The Friends I’ll Never Have
by Michael Lavers
I imagine them not thinking of me, never
about to call: maybe a woman in a greenish
dress, a man in a white cap mixing cement.
I’d like to meet them, only not enough
to drop what I’m doing: relishing another
quiet evening in, adding another scoop
of ice cream to the pie, thinking how rich
my life is in their absence, all the funerals
and brunches I’m avoiding, all that chatter.
They’d love that about me, my hatred
of reunions, the way I never drop in unannounced,
asking for this or that.

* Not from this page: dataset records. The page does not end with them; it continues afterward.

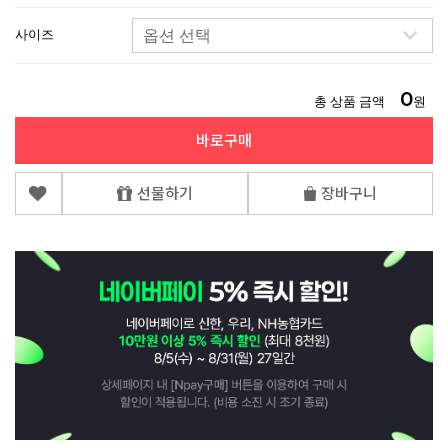
사이즈
0
총 상품 금액
원
바로구매
선물하기
장바구니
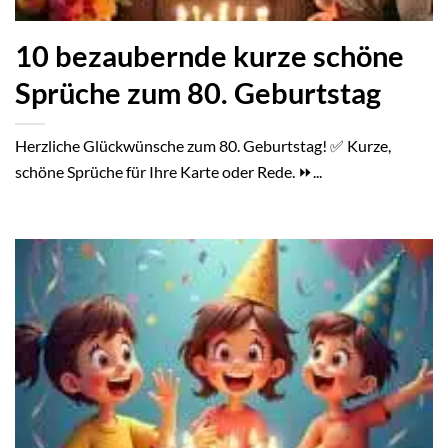
10 bezaubernde kurze schöne
Sprüche zum 80. Geburtstag
Herzliche Glückwünsche zum 80. Geburtstag! ✅ Kurze,
schöne Sprüche für Ihre Karte oder Rede. ⏩...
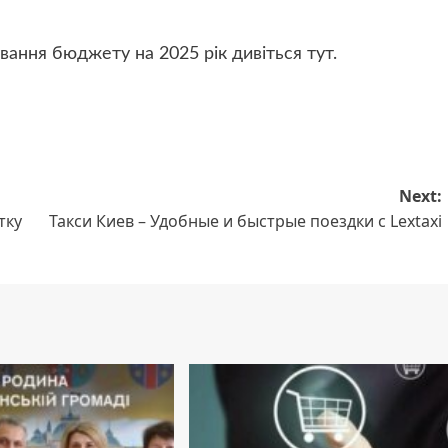
ання бюджету на 2025 рік дивіться тут.
Next:
тку
Такси Киев – Удобные и быстрые поездки с Lextaxi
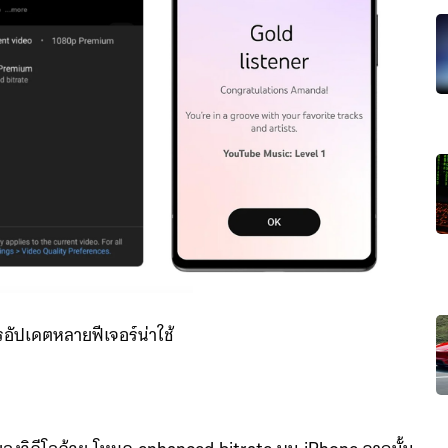
ารอัปเดตหลายฟีเจอร์น่าใช้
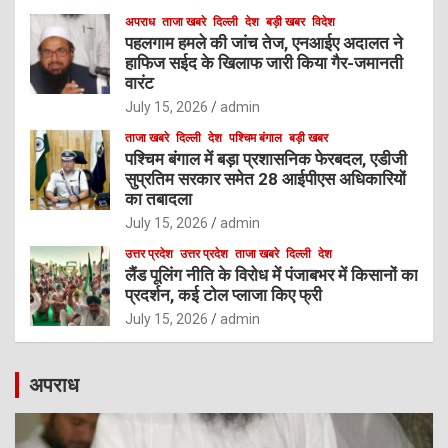
अपराध
ताजा खबरे
दिल्ली
देश
बड़ी खबर
विदेश
पहलगाम हमले की जांच तेज, एनआईए अदालत ने
हाफिज सईद के खिलाफ जारी किया गैर-जमानती
वारंट
July 15, 2026
admin
ताजा खबरे
दिल्ली
देश
पश्चिम बंगाल
बड़ी खबर
पश्चिम बंगाल में बड़ा प्रशासनिक फेरबदल, एडीजी
सुप्रतिम सरकार समेत 28 आईपीएस अधिकारियों
का तबादला
July 15, 2026
admin
उत्तर प्रदेश
उत्तर प्रदेश
ताजा खबरे
दिल्ली
देश
लैंड पूलिंग नीति के विरोध में पंजाबभर में किसानों का
प्रदर्शन, कई टोल प्लाजा किए फ्री
July 15, 2026
admin
अपराध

He’s not much fun
at parties, they’d admit, but can be counted on
in the kitchen, scrubbing the pots while the rest of us
talk long into the night. It hurts to contemplate
how beautiful they are, how terrifying
their attachment to me is, flawed as I am.
Better to stay at home where I can doze
and take another slice of pie and loosen
my belt without their patient faces looking
disappointed, or, much worse, not disappointed
enough, as if they knew how little I could
offer, being all thumbs with a trowel, fashion-blind.
Better if they don’t see how my interest
in their stories melts when set against these
roasted pecans, this vanilla glaze. Better
not to force them to my place every few years
only to tell each other what cannot be true:
you haven’t aged a day; just look at you.